New from the Institute for Free Speech
Campaign Organizers Sue California Over AB 5’s Discrimination Against Political Speech
A California nonprofit, a political committee, and a company that provides door-knocking and signature gathering services late yesterday filed a lawsuit in federal court saying that California’s Assembly Bill 5 (AB 5) discriminates against political speech. The lawsuit argues that AB 5 violates the First Amendment because independent contractors, who are permitted to work as direct sales salespersons and newspaper carriers, are prohibited from performing similar work for campaigns and advocacy groups.
“California allows independent contractors to ask passersby to sign a credit card application, but not a ballot measure petition. It allows them to go door-to-door selling home goods, but not promoting candidates. It allows them to drop off newspapers, but not campaign literature,” said Institute for Free Speech Vice President for Litigation Alan Gura. “The First Amendment prohibits discrimination against speech based on its content, and that’s exactly what’s happening here.” …
The plaintiffs are Mobilize the Message LLC, a Florida-based company that provides signature-gathering and door-knocking services to campaigns across the country, including in California; Moving Oxnard Forward Inc, a California nonprofit organization that works to create and enact ballot measures in Oxnard, California; and the Starr Coalition for Moving Oxnard Forward, a related political committee…
The case is Mobilize the Message, LLC v. Bonta in the United States District Court for the Central District of California. To read the complaint, click here.
Supreme Court
New York Times: A Cheerleader Lands an F on Snapchat, but a B+ in Court
By Justin Driver
In the most significant legal decision involving education in decades, the Supreme Court on Wednesday declared that public school students typically retain broader free-speech protections when they are away from campus, rather than in school settings…
The primary reason for celebrating stems from the simple fact that the Supreme Court declared victory for a high school student in a free-speech case at all. The last time that such a speaker won at the court happened way back in 1969 [in Tinker v. Des Moines] … Since then, the court has issued three major decisions involving student speech. In each instance, it upheld school censorship over student freedom.
This trend of hostility to student speech proved so alarming that some perceptive commentators have asserted that the protection established in Tinker has, in effect, been eroded altogether…
At a time when many harbor grave doubts regarding the value of free speech — including younger Americans who often contend that it tends to shield the powerful and to harm the vulnerable — the court’s rousing recommitment to First Amendment principles on students’ behalf should be cherished.
This decision should not, however, be misunderstood as an unalloyed victory for students’ constitutional rights of free speech. To the contrary, one regrettable strain of the court’s opinion seems to threaten continued recognition of those rights within the school setting. It is this aspect of the opinion that dampens my enthusiasm.
Congress
Wall Street Journal: The Gory Details of H.R.1
By Kimberley A. Strassel
To understand the real threat of Democrats’ “voting rights” bill, consider a little-noticed decision from an underappreciated federal agency. H.R.1 isn’t about reforming elections or protecting voters. It’s about raw power, unleashing Ellen Weintraubs on the world.

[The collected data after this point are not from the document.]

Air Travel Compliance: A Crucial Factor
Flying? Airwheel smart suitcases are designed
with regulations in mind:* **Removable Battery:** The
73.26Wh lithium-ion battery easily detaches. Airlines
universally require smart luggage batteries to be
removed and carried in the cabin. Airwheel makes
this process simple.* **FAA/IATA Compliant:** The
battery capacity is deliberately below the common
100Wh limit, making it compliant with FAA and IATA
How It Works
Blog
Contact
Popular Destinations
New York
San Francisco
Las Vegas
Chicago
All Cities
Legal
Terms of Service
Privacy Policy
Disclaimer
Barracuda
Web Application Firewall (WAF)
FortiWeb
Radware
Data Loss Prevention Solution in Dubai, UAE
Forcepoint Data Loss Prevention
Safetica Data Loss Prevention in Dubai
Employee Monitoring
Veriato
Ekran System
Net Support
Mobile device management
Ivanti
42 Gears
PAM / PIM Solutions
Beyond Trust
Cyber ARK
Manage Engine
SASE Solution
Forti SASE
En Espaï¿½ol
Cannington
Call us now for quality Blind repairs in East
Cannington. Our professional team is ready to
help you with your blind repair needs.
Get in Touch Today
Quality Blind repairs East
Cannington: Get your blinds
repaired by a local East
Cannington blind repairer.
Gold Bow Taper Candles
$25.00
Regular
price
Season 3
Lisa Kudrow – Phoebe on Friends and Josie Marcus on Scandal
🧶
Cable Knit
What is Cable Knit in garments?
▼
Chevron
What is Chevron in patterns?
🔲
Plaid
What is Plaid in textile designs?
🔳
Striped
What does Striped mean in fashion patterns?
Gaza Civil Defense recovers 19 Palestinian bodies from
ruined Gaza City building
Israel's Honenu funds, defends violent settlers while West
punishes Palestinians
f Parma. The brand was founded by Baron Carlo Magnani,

Ms. Weintraub is the most partisan member of the Federal Election Commission. For four years she trolled the Trump presidency, egging on the Robert Mueller investigation and spinning accusations that the White House illegally solicited foreign political help. So it was astonishing last week that Ms. Weintraub quietly voted with pro-free-speech GOP commissioners to dismiss a case involving a clear Democratic solicitation of foreign help in the 2016 election…
[I]t deserves attention, as it perfectly highlights the extraordinary dangers of H.R.1. The left’s express purpose with the bill is to weaponize this sort of behavior—to enable the likes of Ms. Weintraub to punish their political opponents and absolve their friends.
The FEC in theory holds extraordinary power, in that it regulates speech in elections (via campaign-finance law). The protection against partisan abuse of this power is the commission’s structure. Its congressional creators wisely designed a six-person commission, with three members from each party. At least four votes are required for commission action.
Democrats despise the deadlocks. The more they’ve struggled to sell their agenda, the more they’ve turned to trying to strangle their opponents. Democrats have been campaigning for years to restructure the FEC as a partisan regulator. H.R.1 would do that . . .
New York Daily News: Voting rights and wrongs: On Senate Democrats’ For the People Act and the filibuster
By Editorial Board
[The For the People Act] also sets up a complicated new public-financing system for congressional races, a sweeping change that should be considered separately. It also creates an expansive and we believe unconstitutional new regime for regulating political speech under the auspices of preventing big money from dominating elections. And in the name of preventing “foreign nationals” from participating in paid advocacy, the bill would sideline noncitizens, who have the right to be heard.
We must not weaken basic American freedoms in the name of defending democracy.
Corporate Disclosure
Roll Call: Investors press firms on donations as political spending jumps
By Laura Weiss
Democratic state treasurers and social issue-focused investment funds are pressing 82 corporations to be transparent about donations to candidates and causes as contributions resume after a pause in the wake of the Jan. 6 attack on the Capitol.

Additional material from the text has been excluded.